----- Data shown -----

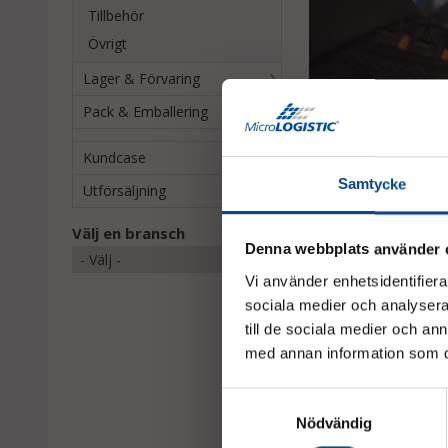
Tillbehör
Övrigt
Lager & Förvaring
Pack & Emballering
Kundcase
Samtycke
Utförsäljning
Tillbehör
Välj en bransch
Denna webbplats använder 
Vi använder enhetsidentifierar
sociala medier och analysera 
till de sociala medier och a
med annan information som du 
Samtyckesval
Nödvändig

-----

> **Work to complete**
Copy whichever lines above contain the string "medier".

> **Answer space**
sociala medier och analysera 
till de sociala medier och a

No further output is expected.